Dell EMC and Fujitsu will put Intel FPGA accelerator cards in turn-key servers

GPUs aren't the only kinds of compute accelerators finding their way into servers these days. Field-programmable gate arrays, or FPGAs, help bridge the gap between general-purpose processors and application-specific integrated circuits. Intel announced today that major server vendors will be offering its Programmable Acceleration Cards (PACs) as configuration options for their products. The blue team says Dell EMC is ready to deploy PACs "in volume" in its PowerEdge R640, R740 and R740XD servers and that Fujitsu will offer PACs as an option in its Primergy servers.

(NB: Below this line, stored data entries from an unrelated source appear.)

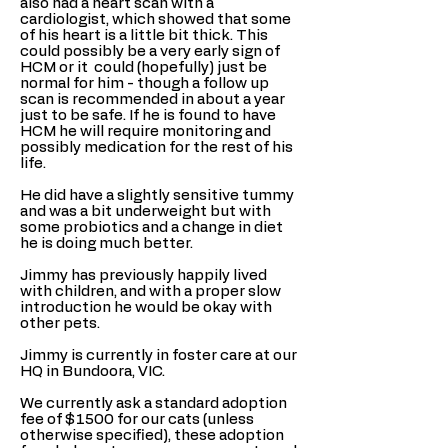
also had a heart scan with a
cardiologist, which showed that some
of his heart is a little bit thick. This
could possibly be a very early sign of
HCM or it could (hopefully) just be
normal for him - though a follow up
scan is recommended in about a year
just to be safe. If he is found to have
HCM he will require monitoring and
possibly medication for the rest of his
life.
He did have a slightly sensitive tummy
and was a bit underweight but with
some probiotics and a change in diet
he is doing much better.
Jimmy has previously happily lived
with children, and with a proper slow
introduction he would be okay with
other pets.
Jimmy is currently in foster care at our
HQ in Bundoora, VIC.
We currently ask a standard adoption
fee of $1500 for our cats (unless
otherwise specified), these adoption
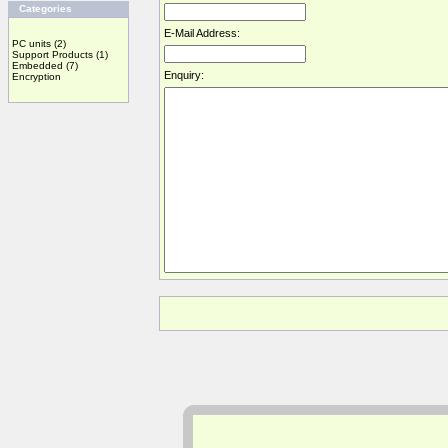
Categories
E-Mail Address:
PC units
(2)
Support Products
(1)
Embedded
(7)
Enquiry:
Encryption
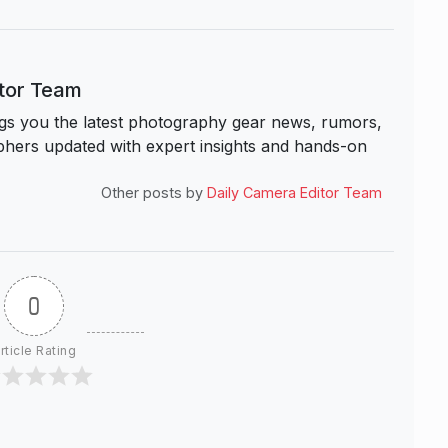
itor Team
s you the latest photography gear news, rumors,
hers updated with expert insights and hands-on
Other posts by
Daily Camera Editor Team
0
rticle Rating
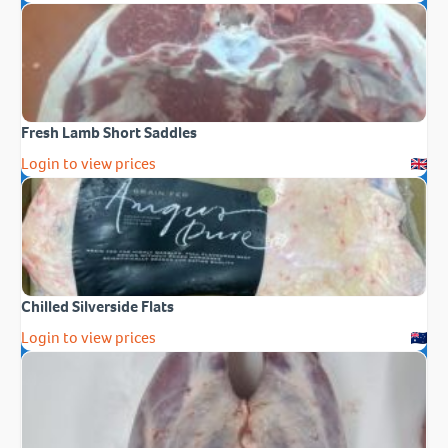
Fresh Lamb Short Saddles
Login to view prices
Chilled Silverside Flats
Login to view prices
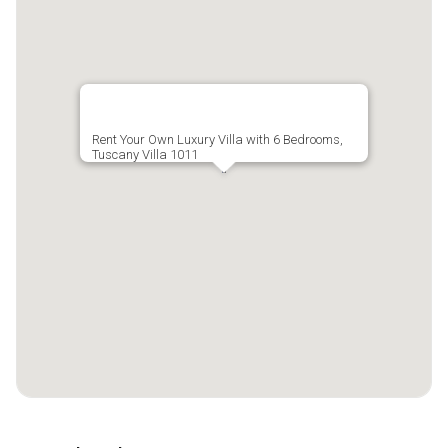
Rent Your Own Luxury Villa with 6 Bedrooms,
Tuscany Villa 1011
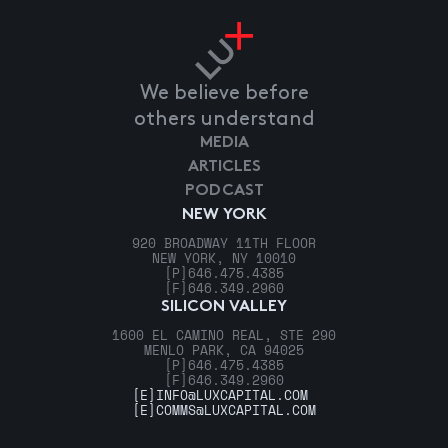
We believe before
others understand
MEDIA
ARTICLES
PODCAST
NEW YORK
920 BROADWAY 11TH FLOOR
NEW YORK, NY 10010
[P]
646.475.4385
[F]
646.349.2960
SILICON VALLEY
1600 EL CAMINO REAL, STE 290
MENLO PARK, CA 94025
[P]
646.475.4385
[F]
646.349.2960
[E]
INFO@LUXCAPITAL.COM
[E]
COMMS@LUXCAPITAL.COM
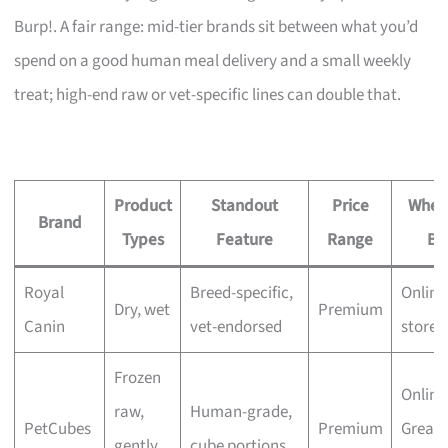
Burp!. A fair range: mid-tier brands sit between what you’d
spend on a good human meal delivery and a small weekly
treat; high-end raw or vet-specific lines can double that.
Product
Standout
Price
Wher
Brand
Types
Feature
Range
Bu
Royal
Breed-specific,
Online
Dry, wet
Premium
Canin
vet-endorsed
stores
Frozen
Online
raw,
Human-grade,
PetCubes
Premium
Great
gently
cube portions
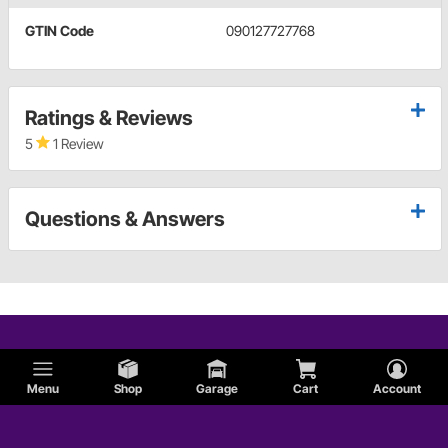
GTIN Code
090127727768
Ratings & Reviews
5
1 Review
Questions & Answers
Menu
Shop
Garage
Cart
Account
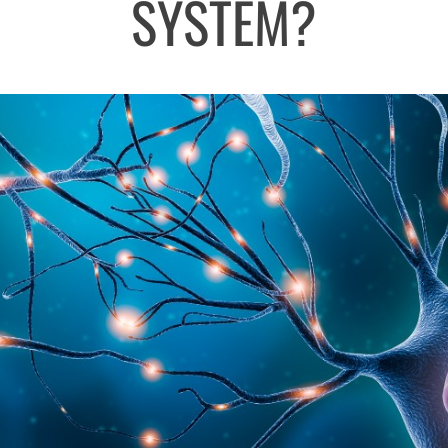
SYSTEM?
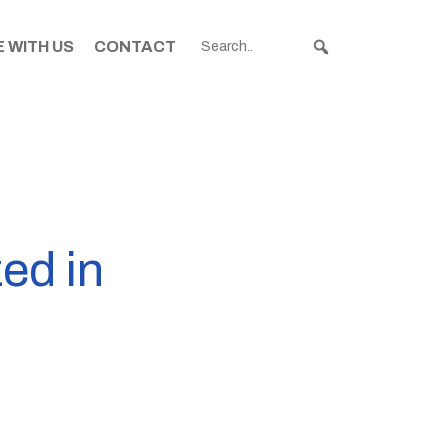
 WITH US
CONTACT
ed in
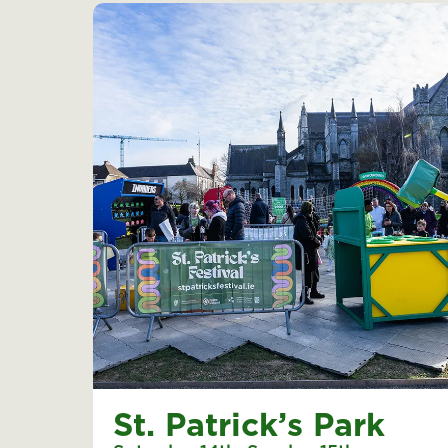
St. Patrick’s Park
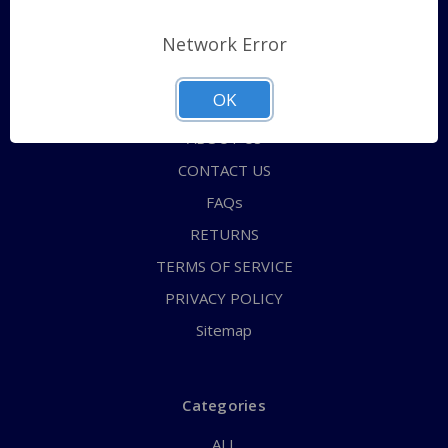
Pages
Network Error
Shipping Policy
OK
QUICK ORDER
ABOUT US
CONTACT US
FAQs
RETURNS
TERMS OF SERVICE
PRIVACY POLICY
Sitemap
Categories
ALL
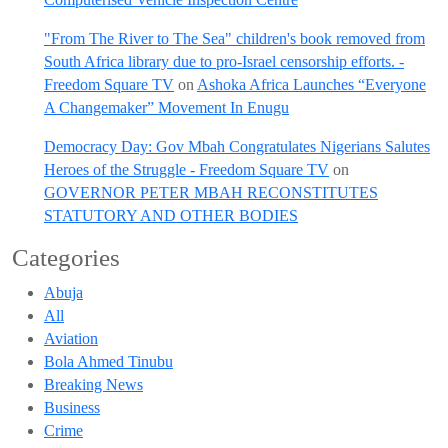
"From The River to The Sea" children's book removed from
South Africa library due to pro-Israel censorship efforts. -
Freedom Square TV
on
Ashoka Africa Launches “Everyone
A Changemaker” Movement In Enugu
Democracy Day: Gov Mbah Congratulates Nigerians Salutes
Heroes of the Struggle - Freedom Square TV
on
GOVERNOR PETER MBAH RECONSTITUTES
STATUTORY AND OTHER BODIES
Categories
Abuja
All
Aviation
Bola Ahmed Tinubu
Breaking News
Business
Crime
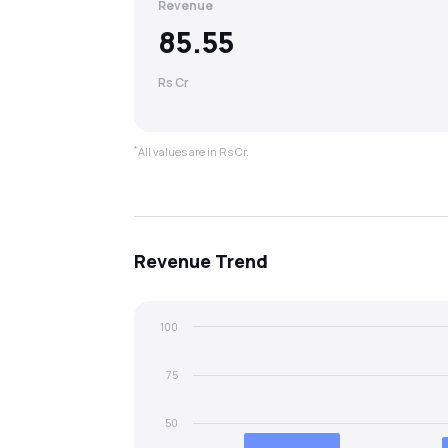
Revenue
85.55
Rs Cr
*
All values are in Rs Cr.
Revenue
Trend
100
75
50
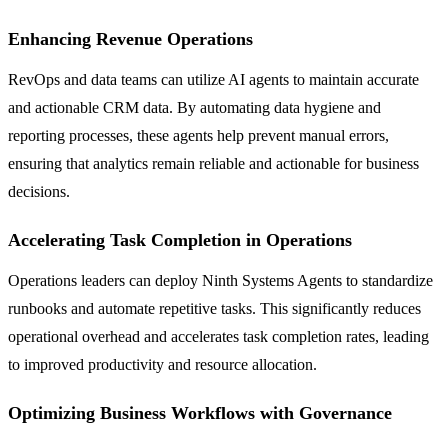
Enhancing Revenue Operations
RevOps and data teams can utilize AI agents to maintain accurate
and actionable CRM data. By automating data hygiene and
reporting processes, these agents help prevent manual errors,
ensuring that analytics remain reliable and actionable for business
decisions.
Accelerating Task Completion in Operations
Operations leaders can deploy Ninth Systems Agents to standardize
runbooks and automate repetitive tasks. This significantly reduces
operational overhead and accelerates task completion rates, leading
to improved productivity and resource allocation.
Optimizing Business Workflows with Governance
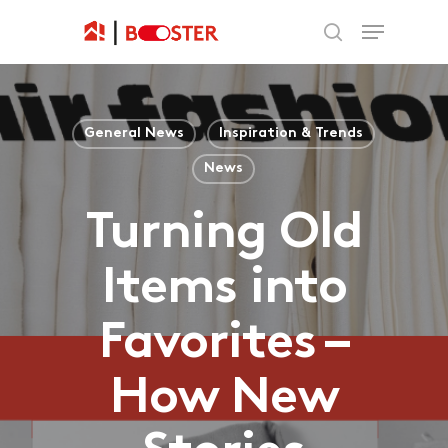
General News
Inspiration & Trends
News
Turning Old
Items into
Favorites –
How New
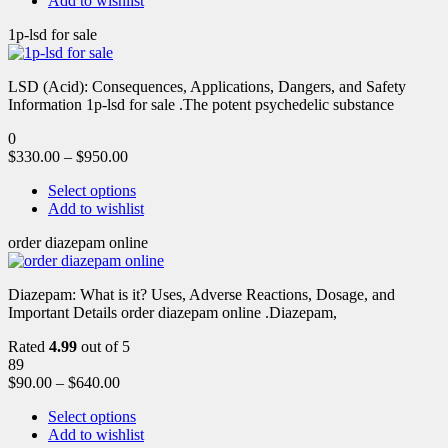
Add to wishlist
1p-lsd for sale
LSD (Acid): Consequences, Applications, Dangers, and Safety
Information 1p-lsd for sale .The potent psychedelic substance
0
$
330.00
–
$
950.00
Select options
Add to wishlist
order diazepam online
Diazepam: What is it? Uses, Adverse Reactions, Dosage, and
Important Details order diazepam online .Diazepam,
Rated
4.99
out of 5
89
$
90.00
–
$
640.00
Select options
Add to wishlist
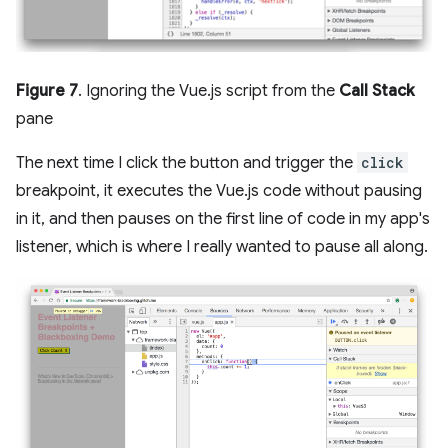
Figure 7
. Ignoring the Vue.js script from the
Call Stack
pane
The next time I click the button and trigger the
click
breakpoint, it executes the Vue.js code without pausing
in it, and then pauses on the first line of code in my app's
listener, which is where I really wanted to pause all along.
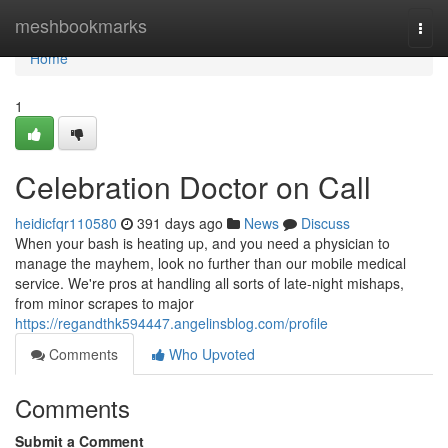
Home
meshbookmarks
Togg
navi
Home
1
Celebration Doctor on Call
heidicfqr110580
391 days ago
News
Discuss
When your bash is heating up, and you need a physician to
manage the mayhem, look no further than our mobile medical
service. We're pros at handling all sorts of late-night mishaps,
from minor scrapes to major
https://regandthk594447.angelinsblog.com/profile
Comments
Who Upvoted
Comments
Submit a Comment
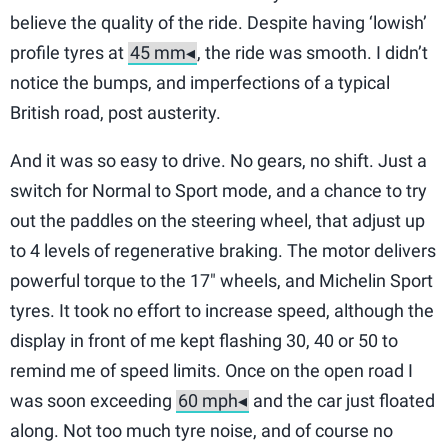
believe the quality of the ride. Despite having ‘lowish’
profile tyres at
, the ride was smooth. I didn’t
notice the bumps, and imperfections of a typical
British road, post austerity.
And it was so easy to drive. No gears, no shift. Just a
switch for Normal to Sport mode, and a chance to try
out the paddles on the steering wheel, that adjust up
to 4 levels of regenerative braking. The motor delivers
powerful torque to the 17″ wheels, and Michelin Sport
tyres. It took no effort to increase speed, although the
display in front of me kept flashing 30, 40 or 50 to
remind me of speed limits. Once on the open road I
was soon exceeding
and the car just floated
along. Not too much tyre noise, and of course no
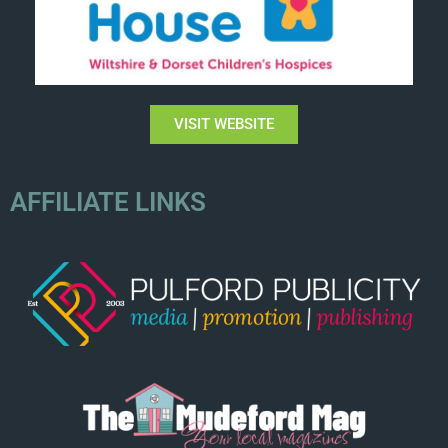
VISIT WEBSITE
AFFILIATE LINKS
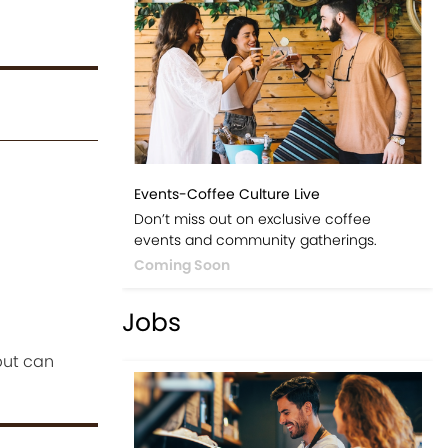
Events-Coffee Culture Live
Don’t miss out on exclusive coffee
events and community gatherings.
Coming Soon
Jobs
but can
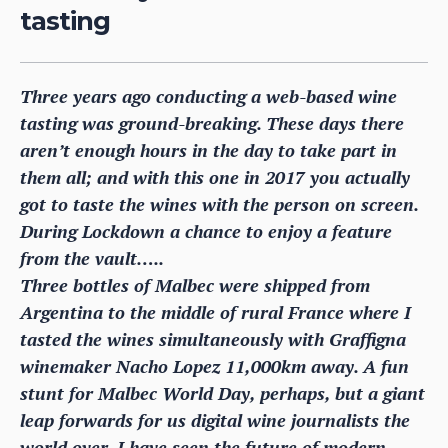
tasting
Three years ago conducting a web-based wine
tasting was ground-breaking. These days there
aren’t enough hours in the day to take part in
them all; and with this one in 2017 you actually
got to taste the wines with the person on screen.
During Lockdown a chance to enjoy a feature
from the vault…..
Three bottles of Malbec were shipped from
Argentina to the middle of rural France where I
tasted the wines simultaneously with Graffigna
winemaker Nacho Lopez 11,000km away. A fun
stunt for Malbec World Day, perhaps, but a giant
leap forwards for us digital wine journalists the
world over. I have seen the future of modern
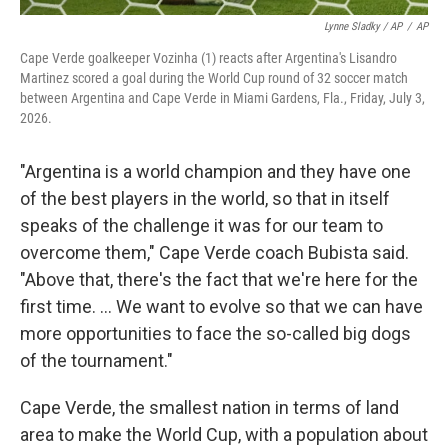
Lynne Sladky / AP
/
AP
Cape Verde goalkeeper Vozinha (1) reacts after Argentina's Lisandro
Martinez scored a goal during the World Cup round of 32 soccer match
between Argentina and Cape Verde in Miami Gardens, Fla., Friday, July 3,
2026.
"Argentina is a world champion and they have one
of the best players in the world, so that in itself
speaks of the challenge it was for our team to
overcome them," Cape Verde coach Bubista said.
"Above that, there's the fact that we're here for the
first time. ... We want to evolve so that we can have
more opportunities to face the so-called big dogs
of the tournament."
Cape Verde, the smallest nation in terms of land
area to make the World Cup, with a population about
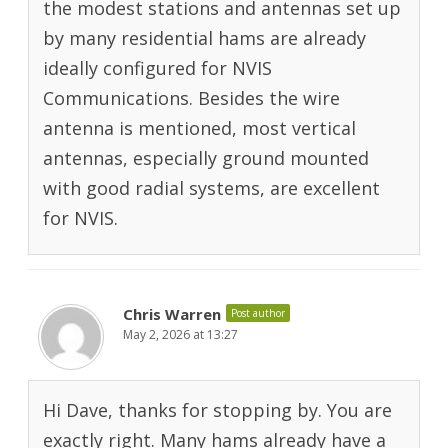
the modest stations and antennas set up
by many residential hams are already
ideally configured for NVIS
Communications. Besides the wire
antenna is mentioned, most vertical
antennas, especially ground mounted
with good radial systems, are excellent
for NVIS.
Chris Warren
Post author
May 2, 2026 at 13:27
Hi Dave, thanks for stopping by. You are
exactly right. Many hams already have a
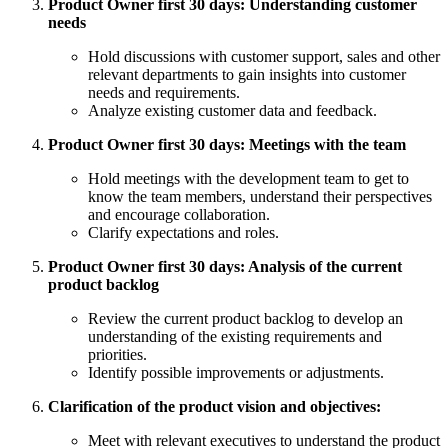
Product Owner first 30 days: Understanding customer
needs
Hold discussions with customer support, sales and other
relevant departments to gain insights into customer
needs and requirements.
Analyze existing customer data and feedback.
Product Owner first 30 days: Meetings with the team
Hold meetings with the development team to get to
know the team members, understand their perspectives
and encourage collaboration.
Clarify expectations and roles.
Product Owner first 30 days: Analysis of the current
product backlog
Review the current product backlog to develop an
understanding of the existing requirements and
priorities.
Identify possible improvements or adjustments.
Clarification of the product vision and objectives:
Meet with relevant executives to understand the product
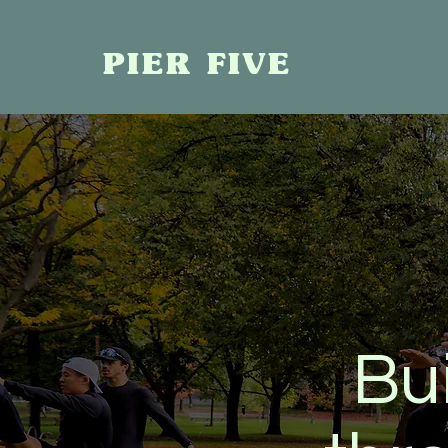
PIER FIVE
Bu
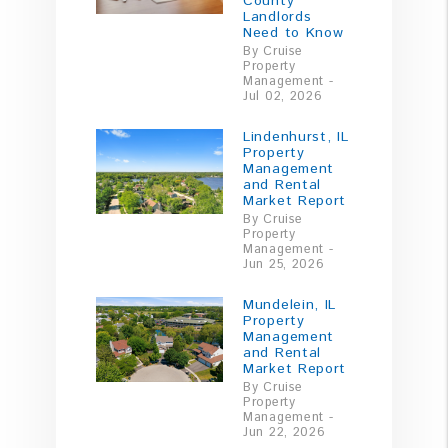
County
Landlords
Need to Know
By Cruise
Property
Management -
Jul 02, 2026
Lindenhurst, IL
Property
Management
and Rental
Market Report
By Cruise
Property
Management -
Jun 25, 2026
Mundelein, IL
Property
Management
and Rental
Market Report
By Cruise
Property
Management -
Jun 22, 2026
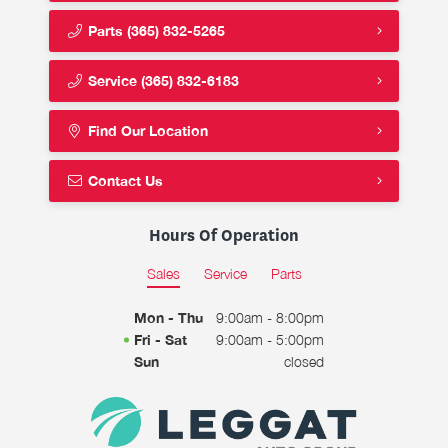
Parts
(365) 832-5265
Service
(365) 832-6183
Find Our Location
Contact Us
Hours Of Operation
Sales
Service
Parts
Mon - Thu
9:00am - 8:00pm
Fri - Sat
9:00am - 5:00pm
Sun
closed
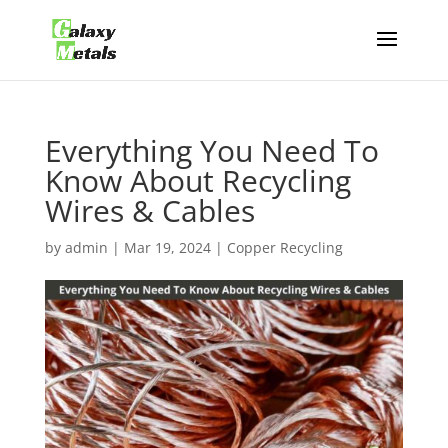
Everything You Need To
Know About Recycling
Wires & Cables
by
admin
|
Mar 19, 2024
|
Copper Recycling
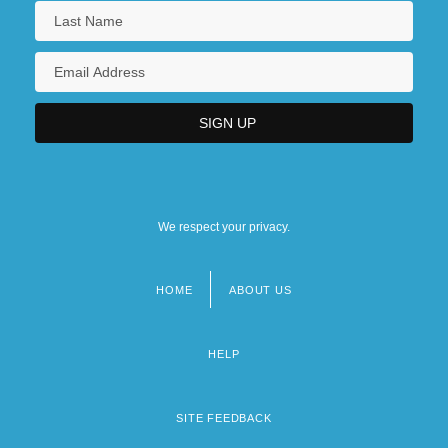
We respect your privacy.
HOME
ABOUT US
Footer
menu
HELP
SITE FEEDBACK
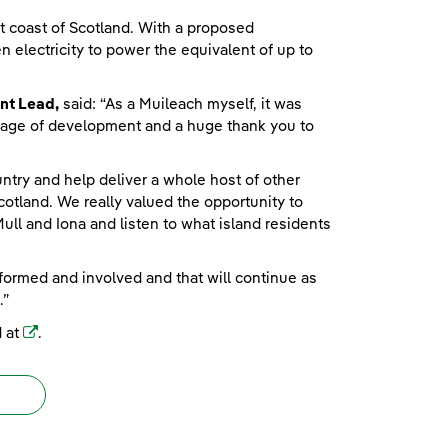
t coast of Scotland. With a proposed
 electricity to power the equivalent of up to
nt Lead,
said: “As a Muileach myself, it was
y stage of development and a huge thank you to
ntry and help deliver a whole host of other
cotland. We really valued the opportunity to
ll and Iona and listen to what island residents
nformed and involved and that will continue as
.”
(opens in a new window)
d at
.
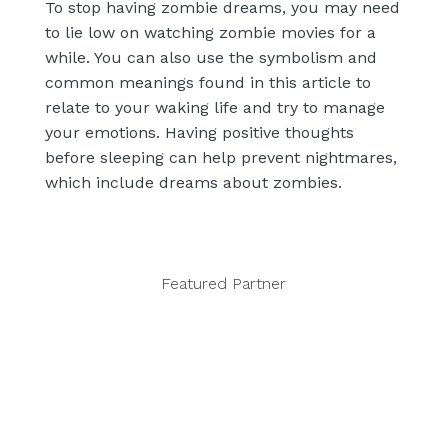
To stop having zombie dreams, you may need
to lie low on watching zombie movies for a
while. You can also use the symbolism and
common meanings found in this article to
relate to your waking life and try to manage
your emotions. Having positive thoughts
before sleeping can help prevent nightmares,
which include dreams about zombies.
Featured Partner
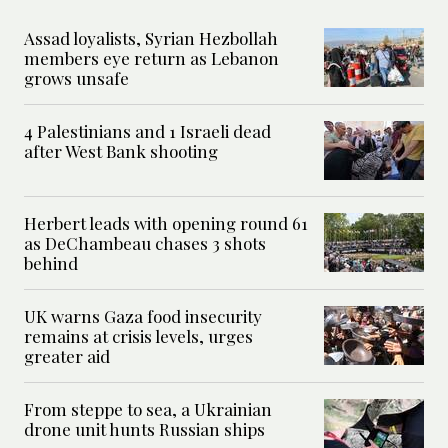
Assad loyalists, Syrian Hezbollah
members eye return as Lebanon
grows unsafe
4 Palestinians and 1 Israeli dead
after West Bank shooting
Herbert leads with opening round 61
as DeChambeau chases 3 shots
behind
UK warns Gaza food insecurity
remains at crisis levels, urges
greater aid
From steppe to sea, a Ukrainian
drone unit hunts Russian ships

The PAC puts one of Intel's Arria 10 GX FPGAs on a half-height, half-length PCI Express Gen3 x8 adapter card. The Arria 10 GX chip gets 8 GB of DDR4 memory to play with and 128 MB of flash for non-volatile storage, and it operates in a 60 W thermal envelope. An FPGA is nothing if one can't program it, and Intel claims it's ready to help developers fire up their workloads on those servers with its Acceleration Stack for Xeon CPUs with FPGAs. Intel says the Open Programmable Acceleration Engine, or OPAE, available as part of this stack makes it faster and easier for developers to get their ideas onto programmable logic without the headaches of low-level FPGA wrangling.

For an idea of the performance benefits available to developers looking at FPGA acceleration, Intel notes that Levyx, one of its development partners, was able to achieve "an eight-fold improvement in algorithm execution and twice the speed in options calculation compared to traditional [Apache] Spark implementations" for financial modeling workloads by using servers with PACs. Folks with lots of data to analyze and workloads amenable to FPGA acceleration will likely want to call up their Dell or Fujitsu reps for more information about servers with Intel PACs inside.

Comments closed
    • tsk
    • 2 years ago

    FPGA!

    [i<] What is it good for?[/i<] Absolutely nothing.

      • chuckula
      • 2 years ago

      [quote<]For an idea of the performance benefits available to developers looking at FPGA acceleration, Intel notes that Levyx, one of its development partners, was able to achieve "an eight-fold improvement in algorithm execution and twice the speed in options calculation compared to traditional [Apache] Spark implementations" for financial modeling workloads by using servers with PACs. [/quote<] FPGA! Huh! What is it good for? Absolutely Apache Spark.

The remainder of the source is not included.